While there are some builds that simply go balls to the wall aggro and
hope to win by turn 4, it is reasonable to include some slightly higher cost cards as well, such as to have some chance in the late game. There is said to be the rare occasion where a game with an Illusions player in it lasted for more than 5 turns, so planning ahead does pay off.
Now you see me, now you’re dead: Deck overview
This deck’s strategy is simple: Crush them, then eat. It features an enormous pile of ways of being a dick to your opponent, together with the funny bits that are Magic’s Illusions; Blue creatures rather undercosted for their body with the unique ability of evaporating as soon as they get targeted. (This ability will henceforth be referred to as “sac clause” for brevity.) Of course, there are people raising the point that 90% of Magic’s creature-targeting spells would kill it anyway, saying that the sac clause is more of an inverted Hexproof, but don’t listen to that sort of people.
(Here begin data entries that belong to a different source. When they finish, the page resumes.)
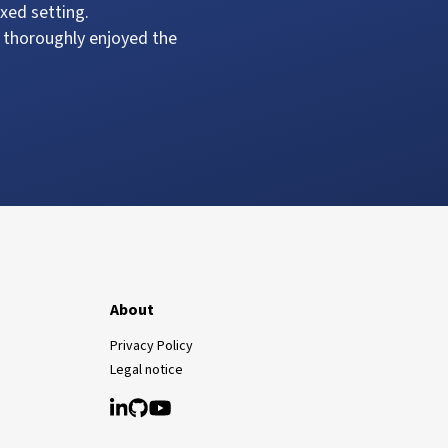
xed setting.
 thoroughly enjoyed the
About
Privacy Policy
Legal notice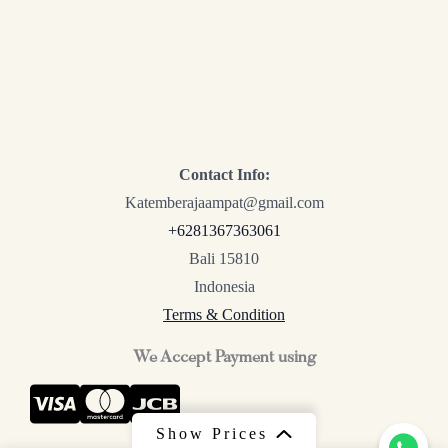
Contact Info:
Katemberajaampat@gmail.com
+6281367363061
Bali 15810
Indonesia
Terms & Condition
We Accept Payment using
Show Prices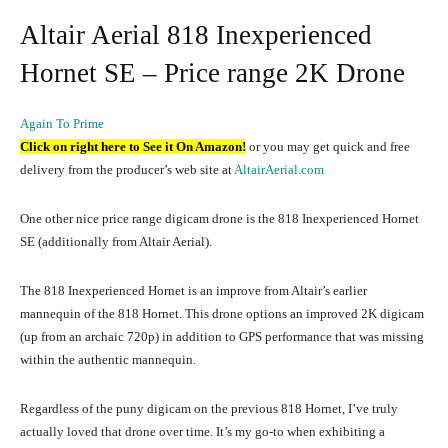
Altair Aerial 818 Inexperienced
Hornet SE – Price range 2K Drone
Again To Prime
Click on right here to See it On Amazon!
or you may get quick and free
delivery from the producer’s web site at
AltairAerial.com
One other nice price range digicam drone is the 818 Inexperienced Hornet
SE (additionally from Altair Aerial).
The 818 Inexperienced Hornet is an improve from Altair’s earlier
mannequin of the 818 Hornet. This drone options an improved 2K digicam
(up from an archaic 720p) in addition to GPS performance that was missing
within the authentic mannequin.
Regardless of the puny digicam on the previous 818 Hornet, I’ve truly
actually loved that drone over time. It’s my go-to when exhibiting a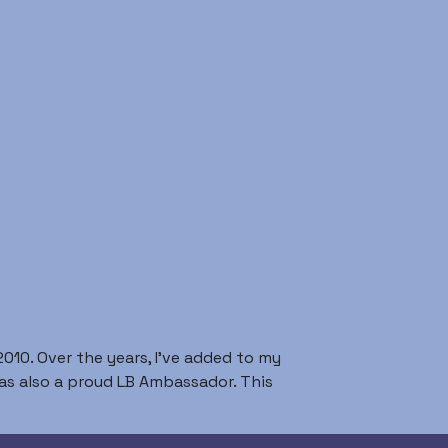
010. Over the years, I’ve added to my
I was also a proud LB Ambassador. This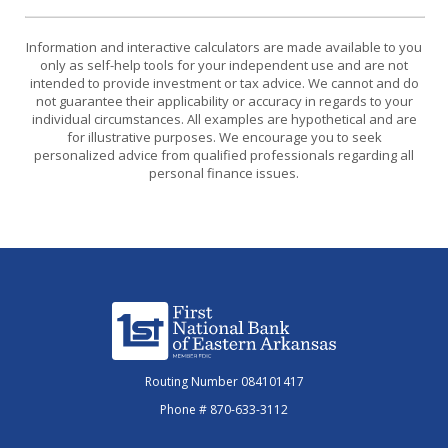
Information and interactive calculators are made available to you
only as self-help tools for your independent use and are not
intended to provide investment or tax advice. We cannot and do
not guarantee their applicability or accuracy in regards to your
individual circumstances. All examples are hypothetical and are
for illustrative purposes. We encourage you to seek
personalized advice from qualified professionals regarding all
personal finance issues.
First National Bank of Eastern Arkansas
Routing Number 084101417
Phone # 870-633-3112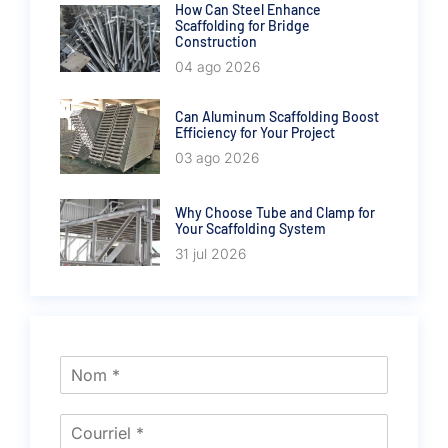
How Can Steel Enhance
Scaffolding for Bridge
Construction
04 ago 2026
Can Aluminum Scaffolding Boost
Efficiency for Your Project
03 ago 2026
Why Choose Tube and Clamp for
Your Scaffolding System
31 jul 2026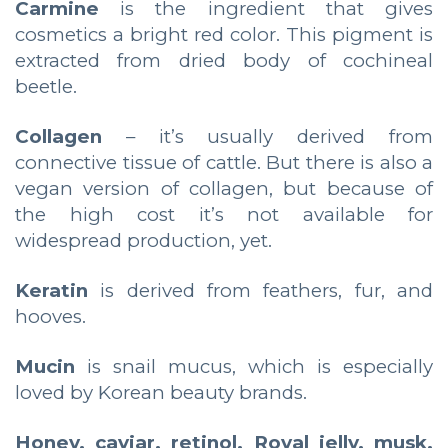
Carmine
is the ingredient that gives
cosmetics a bright red color. This pigment is
extracted from dried body of cochineal
beetle.
Collagen
– it’s usually derived from
connective tissue of cattle. But there is also a
vegan version of collagen, but because of
the high cost it’s not available for
widespread production, yet.
Keratin
is derived from feathers, fur, and
hooves.
Mucin
is snail mucus, which is especially
loved by Korean beauty brands.
Honey, caviar, retinol, Royal jelly, musk,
Ideally, you want to have a decent board state up before your opponent is ready for it, then turn back one notch (but only one) and use your controlling tools to ensure that they can’t recover either. Do note though, a spell that targets your Illusions will kill them even if it is countered. It’s about triggered abilities and likewise wibbly things. Also, this build assumes that you have all promotional unlocks that are yet released.
Mind Maze deck list (by mana cost)**
60 cards, 23 Island
- 3 Phantasmal Bear
- 2 Veiled Sentry
- 4 Unsummon
- 4 Phantasmal Image
- 4 Lord of the Unreal
- 1 Krovikan Mist
- 3 Gossamer Phantasm
- 2 Counterspell
- 1 Snapcaster Mage
- 3 Illusionary Servant
- 2 Frost Breath
- 1 Dream Fracture
- 2 Cancel
- 1 Phantasmal Dragon
- 1 Cryptic Command
- 1 Mind Control
- 1 Force of Will
- 1 Temporal Mastery
Mind Maze card-by-card analysis (by mana cost)
Phantasmal Bear: 3.5
It seems weird to rate this only 3.5, but it just isn’t that splashy a card. Of course, it’s still a 2/2 for one mana and you should run 3 because Illusions OP… oh boy, aren’t we starting off well.
Jace’s Phantasm: 1.5
Has there been some sort of leak, causing DotP13’s Dream Puppets deck to bleed over into the next game? In that deck, it was an automatic 4-of. In this one, its ability will never be active, so you must ask yourself the following, “Is it worth it to play a 1/1 flying chump that could also be a bear for the same cost?”
Veiled Sentry: 3.0
Instant Bear; Just add magic. What exactly is your opponent going to do to prevent it, not play spells for the entire game? The effect is permanent and it has no sac clause, so this is essentially a creature like any other for but one mana, except that it might not be able to block for a single turn. Sounds like Diregraf Ghoul, which is a horrible card, right? Not to mention that this can easily be bigger than 2/2.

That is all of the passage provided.